(Excerpted data)
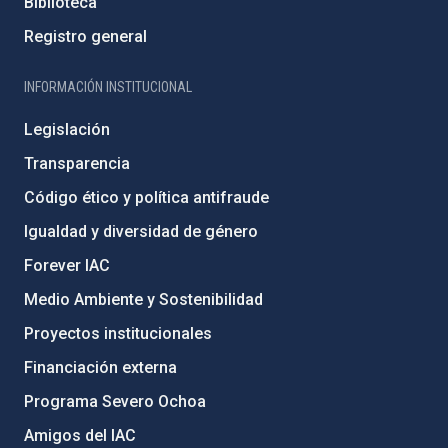
Biblioteca
Registro general
INFORMACIÓN INSTITUCIONAL
Legislación
Transparencia
Código ético y política antifraude
Igualdad y diversidad de género
Forever IAC
Medio Ambiente y Sostenibilidad
Proyectos institucionales
Financiación externa
Programa Severo Ochoa
Amigos del IAC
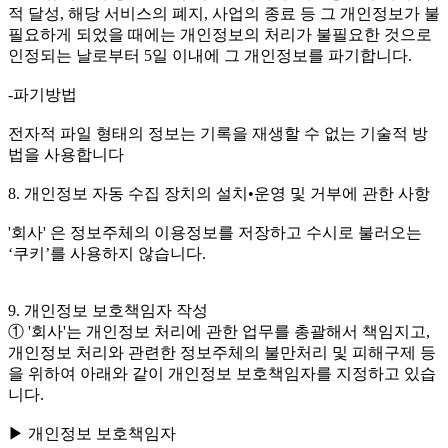
적 달성, 해당 서비스의 폐지, 사업의 종료 등 그 개인정보가 불
필요하게 되었을 때에는 개인정보의 처리가 불필요한 것으로
인정되는 날로부터 5일 이내에 그 개인정보를 파기합니다.
-파기방법
전자적 파일 형태의 정보는 기록을 재생할 수 없는 기술적 방
법을 사용합니다
8. 개인정보 자동 수집 장치의 설치•운영 및 거부에 관한 사항
'회사' 은 정보주체의 이용정보를 저장하고 수시로 불러오는
‘쿠키’를 사용하지 않습니다.
9. 개인정보 보호책임자 작성
① '회사'는 개인정보 처리에 관한 업무를 총괄해서 책임지고,
개인정보 처리와 관련한 정보주체의 불만처리 및 피해구제 등
을 위하여 아래와 같이 개인정보 보호책임자를 지정하고 있습
니다.
▶ 개인정보 보호책임자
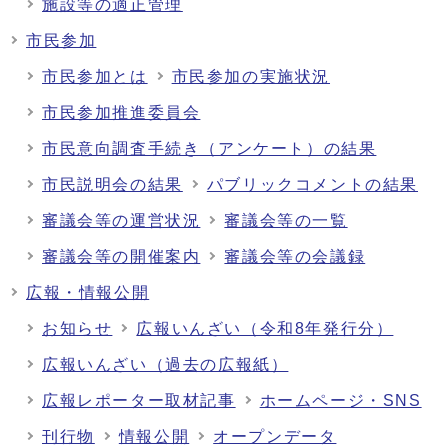
施設等の適正管理
市民参加
市民参加とは
市民参加の実施状況
市民参加推進委員会
市民意向調査手続き（アンケート）の結果
市民説明会の結果
パブリックコメントの結果
審議会等の運営状況
審議会等の一覧
審議会等の開催案内
審議会等の会議録
広報・情報公開
お知らせ
広報いんざい（令和8年発行分）
広報いんざい（過去の広報紙）
広報レポーター取材記事
ホームページ・SNS
刊行物
情報公開
オープンデータ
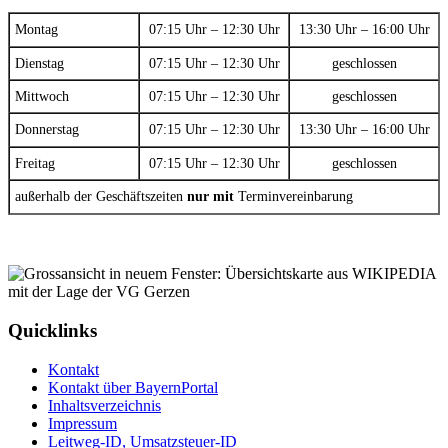
Montag
07:15 Uhr – 12:30 Uhr
13:30 Uhr – 16:00 Uhr
Dienstag
07:15 Uhr – 12:30 Uhr
geschlossen
Mittwoch
07:15 Uhr – 12:30 Uhr
geschlossen
Donnerstag
07:15 Uhr – 12:30 Uhr
13:30 Uhr – 16:00 Uhr
Freitag
07:15 Uhr – 12:30 Uhr
geschlossen
außerhalb der Geschäftszeiten
nur mit
Terminvereinbarung
Quicklinks
Kontakt
Kontakt über BayernPortal
Inhaltsverzeichnis
Impressum
Leitweg-ID, Umsatzsteuer-ID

(Work request) Each record above needs to be retyped exactly, without any pictures.

(Response area)
Biblioteca
Registro general
INFORMACIÓN INSTITUCIONAL
Legislación
Transparencia
Código ético y política antifraude
Igualdad y diversidad de género
Forever IAC
Medio Ambiente y Sostenibilidad
Proyectos institucionales
Financiación externa
Programa Severo Ochoa
Amigos del IAC
적 달성, 해당 서비스의 폐지, 사업의 종료 등 그 개인정보가 불
필요하게 되었을 때에는 개인정보의 처리가 불필요한 것으로
인정되는 날로부터 5일 이내에 그 개인정보를 파기합니다.
-파기방법
전자적 파일 형태의 정보는 기록을 재생할 수 없는 기술적 방
법을 사용합니다
8. 개인정보 자동 수집 장치의 설치•운영 및 거부에 관한 사항
'회사' 은 정보주체의 이용정보를 저장하고 수시로 불러오는
‘쿠키’를 사용하지 않습니다.
9. 개인정보 보호책임자 작성
① '회사'는 개인정보 처리에 관한 업무를 총괄해서 책임지고,
개인정보 처리와 관련한 정보주체의 불만처리 및 피해구제 등
을 위하여 아래와 같이 개인정보 보호책임자를 지정하고 있습
니다.
▶ 개인정보 보호책임자
施設等の適正管理
市民参加
市民参加とは
市民参加の実施状況
市民参加推進委員会
市民意向調査手続き（アンケート）の結果
市民説明会の結果
パブリックコメントの結果
審議会等の運営状況
審議会等の一覧
審議会等の開催案内
審議会等の会議録
広報・情報公開
お知らせ
広報いんざい（令和8年発行分）
広報いんざい（過去の広報紙）
広報レポーター取材記事
ホームページ・SNS
刊行物
情報公開
オープンデータ
Montag
07:15 Uhr – 12:30 Uhr
13:30 Uhr – 16:00 Uhr
Dienstag
07:15 Uhr – 12:30 Uhr
geschlossen
Mittwoch
07:15 Uhr – 12:30 Uhr
geschlossen
Donnerstag
07:15 Uhr – 12:30 Uhr
13:30 Uhr – 16:00 Uhr
Freitag
07:15 Uhr – 12:30 Uhr
geschlossen
außerhalb der Geschäftszeiten
nur mit
Terminvereinbarung
Quicklinks
Kontakt
Kontakt über BayernPortal
Inhaltsverzeichnis
Impressum
Leitweg-ID, Umsatzsteuer-ID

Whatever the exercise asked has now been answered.